When Anglican primates meet they are never entirely cut off from events back home. As he took part in a closing press conference in Canterbury for the 2017 Primates’ Meeting, Archbishop Jackson Ole Sapit of Kenya was acutely aware of violent protests back home resulting in a shooting and use of tear gas by police.
The mood is tense in Kenya as the nation prepares to reprise its presidential election. The need for a repeated vote prompted Archbishop Justin Welby to take the somewhat unusual step of beginning a press conference with prayer.
At the first Primates’ Meeting in Ely in 1979, Archbishop Allen Johnston of New Zealand found himself working out how to respond to the crash of a local commercial airliner.

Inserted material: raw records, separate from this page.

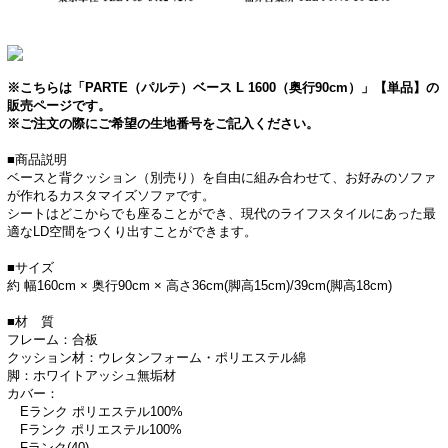
※こちらは「PARTE（パルテ）ベース L 1600（奥行90cm）」【単品】の
販売ページです。
※ご注文の際にご希望の生地番号をご記入ください。
■商品説明
ベースと背クッション（別売り）を自由に組み合わせて、お好みのソファ
が作れるカスタマイズソファです。
シートはどこからでも座ることができ、現代のライフスタイルにあった最
適なLD空間をつくり出すことができます。
■サイズ
約 幅160cm × 奥行90cm × 高さ36cm(脚高15cm)/39cm(脚高18cm)
■材 質
フレーム：合板
クッション材：ウレタンフォーム・ポリエステル綿
脚：ホワイトアッシュ無垢材
カバー：
Eランク ポリエステル100%
Fランク ポリエステル100%
Fランク(40)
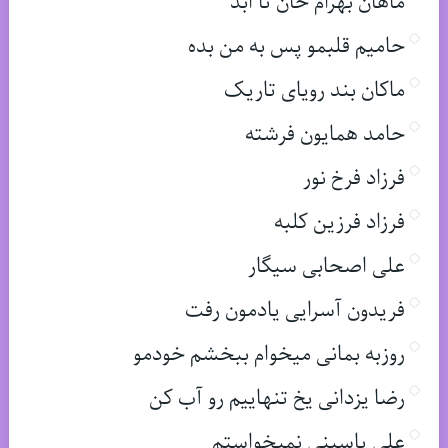
ماهان بهرام خان تا ابد
حامیم قلبمو پس به من بده
ماکان بند رویای تاریک
حامد همایون فرشته
فرزاد فرخ نور
فرزاد فرزین کلبه
علی اصحابی سیگار
فریدون آسرایی یادمون رفت
روزبه بمانی میخوام ببخشم خودمو
رضا یزدانی یخ تنهاییم رو آب کن
علی یاسینی نمیخواستم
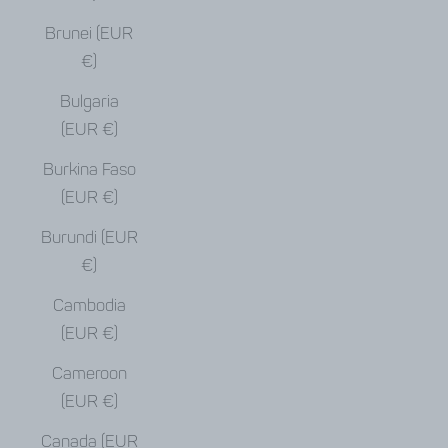
Brunei (EUR
€)
Bulgaria
(EUR €)
Burkina Faso
(EUR €)
Burundi (EUR
€)
Cambodia
(EUR €)
Cameroon
(EUR €)
Canada (EUR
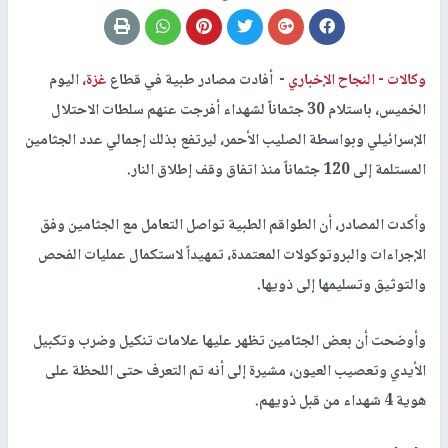
وكالات -
النجاح الإخباري -
أفادت مصادر طبية في قطاع
غزة
، اليوم
الخميس، باستلام 30 جثماناً لشهداء أفرجت عنهم سلطات الاحتلال
الإسرائيلي وبواسطة الصليب الأحمر، ليرتفع بذلك إجمالي عدد الجثامين
المستلمة إلى 120 جثماناً منذ اتفاق وقف إطلاق النار.
وأكدت المصادر، أن الطواقم الطبية تواصل التعامل مع الجثامين وفق
الإجراءات والبروتوكولات المعتمدة، تمهيداً لاستكمال عمليات الفحص
والتوثيق وتسليمها إلى ذويها.
وأوضحت أن بعض الجثامين تظهر عليها علامات تنكيل وضرب وتكبيل
الأيدي وتعصيب العيون، مشيرة إلى أنه تم التعرف حتى اللحظة على
هوية 4 شهداء من قبل ذويهم.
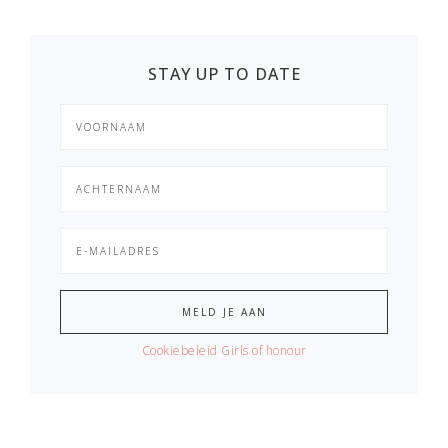
STAY UP TO DATE
Cookiebeleid Girls of honour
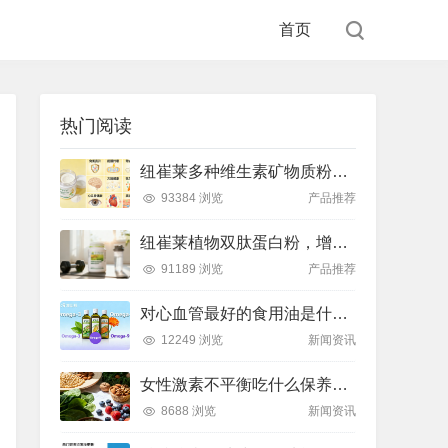
首页
热门阅读
纽崔莱多种维生素矿物质粉，小金粉守护全天健康活力
93384 浏览
产品推荐
纽崔莱植物双肽蛋白粉，增肌补充蛋白质好帮手
91189 浏览
产品推荐
对心血管最好的食用油是什么油？推荐吃这款安利油品
12249 浏览
新闻资讯
女性激素不平衡吃什么保养片可以调节？推荐吃这款纽崔莱保养片
8688 浏览
新闻资讯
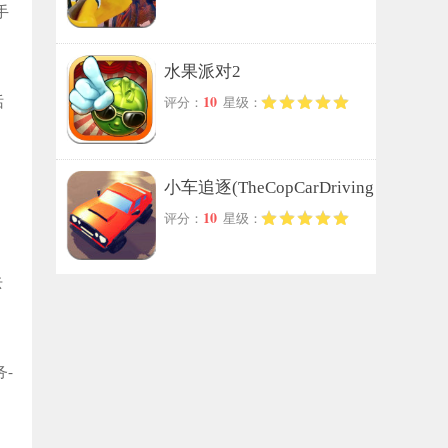
手
水果派对2
10
话
评分：
星级：
小车追逐(TheCopCarDriving
10
评分：
星级：
Chase-Cars)手游免费版
去
-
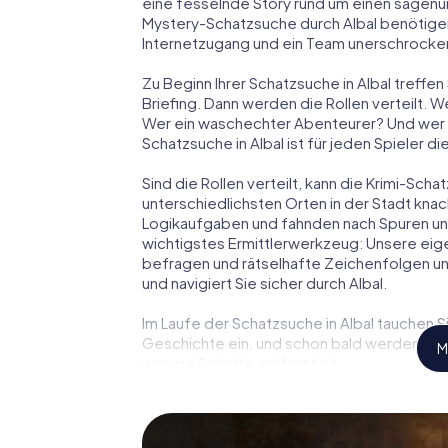
eine fesselnde Story rund um einen sagenu
Mystery-Schatzsuche durch Albal benötigen
Internetzugang und ein Team unerschrockene
Zu Beginn Ihrer Schatzsuche in Albal treff
Briefing. Dann werden die Rollen verteilt.
Wer ein waschechter Abenteurer? Und wer
Schatzsuche in Albal ist für jeden Spieler d
Sind die Rollen verteilt, kann die Krimi-Sch
unterschiedlichsten Orten in der Stadt knac
Logikaufgaben und fahnden nach Spuren und 
wichtigstes Ermittlerwerkzeug: Unsere eig
befragen und rätselhafte Zeichenfolgen un
und navigiert Sie sicher durch Albal.
Im Laufe der Schatzsuche in Albal tauchen S
Geschichte ein, und schon bald werden Sie 
M
wenige Schritte entfernt ist.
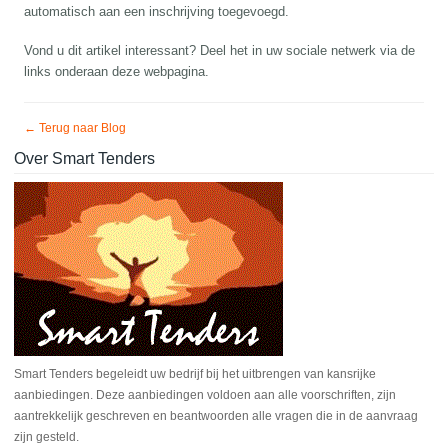
automatisch aan een inschrijving toegevoegd.
Vond u dit artikel interessant? Deel het in uw sociale netwerk via de
links onderaan deze webpagina.
← Terug naar Blog
Over Smart Tenders
Smart Tenders begeleidt uw bedrijf bij het uitbrengen van kansrijke
aanbiedingen. Deze aanbiedingen voldoen aan alle voorschriften, zijn
aantrekkelijk geschreven en beantwoorden alle vragen die in de aanvraag
zijn gesteld.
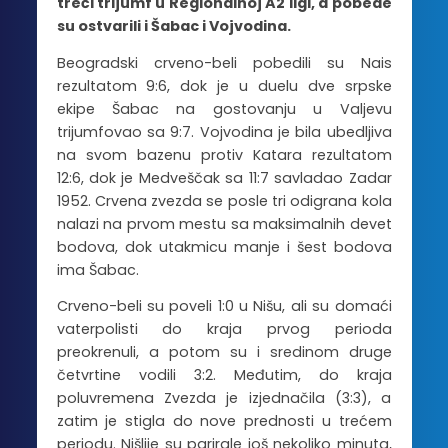
treći trijumf u Regionalnoj A2 ligi, a pobede
su ostvarili i Šabac i Vojvodina.
Beogradski crveno-beli pobedili su Nais
rezultatom 9:6, dok je u duelu dve srpske
ekipe Šabac na gostovanju u Valjevu
trijumfovao sa 9:7. Vojvodina je bila ubedljiva
na svom bazenu protiv Katara rezultatom
12:6, dok je Medveščak sa 11:7 savladao Zadar
1952. Crvena zvezda se posle tri odigrana kola
nalazi na prvom mestu sa maksimalnih devet
bodova, dok utakmicu manje i šest bodova
ima Šabac.
Crveno-beli su poveli 1:0 u Nišu, ali su domaći
vaterpolisti do kraja prvog perioda
preokrenuli, a potom su i sredinom druge
četvrtine vodili 3:2. Međutim, do kraja
poluvremena Zvezda je izjednačila (3:3), a
zatim je stigla do nove prednosti u trećem
periodu. Nišlije su parirale još nekoliko minuta,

During the second Primates’ Meeting, cross-border military clashes between two countries in the Southern Cone of South America left the primate of the area close to tears as he told the story.
This generation of primates represent areas of the world where there is acute food insecurity, where Christian minorities suffer persecution, where there is drought and flood because of climate change, and where civil wars cause large-scale displacement of people, and spill over into violence against women and children. It is a world of 65 million refugees and an estimated 40 million victims of modern slavery and human trafficking.
The Archbishop of Canterbury saw these crises as an opportunity to “return the Primates’ Meeting to what I think all of us have wanted it to be.”
The meeting’s final communiqué reflected themes of evangelism, peacebuilding, refugees, climate change, freedom of religion, and hunger.
For Archbishop Paul Kwong of Hong Kong, a veteran of six Primates’ Meetings, this was his “best yet.” For Archbishop Ole Sapit, new to Primates’ Meetings after 18 months in office, “the big thing was the presence of each other because we are a Communion and we are a Communion called as a witness in a broken world.” An emphasis on mission gave him “a lot of hope.”
The church, he said, must avoid being “narrow-minded” and show the world the “total gospel,” including responses to social need and holding national and church leaders accountable.
“The spirit here was what are the weighty issues that are facing the world?” he said. “We can’t allow ourselves not to listen to what is happening in the world around us.”
The primates have established a commission to address interfaith tensions. The Rt. Rev. Mouneer Anis, Bishop of Egypt with North Africa and the Horn of Africa, will chair the new group. He addressed the primates via video link from his diocese’s new media center. He has long-standing links with Muslim thinkers in a nation known for its persecution of Christians.
A new project was announced to empower spouses of bishops from resource-poor settings. Archbishop Sapit knows the value of such assistance. He was born in a remote part of Kenya and orphaned at an early age. He was the only member of his family to have an education, which the development agency World Vision made possible.
His wife, he said, had no education whatever, but when he became a bishop, without any training she was thrust into leadership of church women’s work and “left to hold everything together” in his absences.
The project, which has practical support from Caroline Welby, will offer training in best business practices and leadership and will create support groups for isolated bishops’ wives.
Welby said the meeting heard heart-rending accounts of failures to deal properly with sexual abuse. On Oct. 6 a group representing abuse survivors held a vigil outside the meeting and met with some of Welby’s staff. He said there was a “legacy of failure” to protect vulnerable people and care for survivors.
Welby refused to name persons or places involved in cross-border interventions. There was, however, a call for a “season of repentance and renewal” on this vexed issue.
The primates left it to Archbishop Welby to decide whether they will meet again between now and the Lambeth Conference in 2020.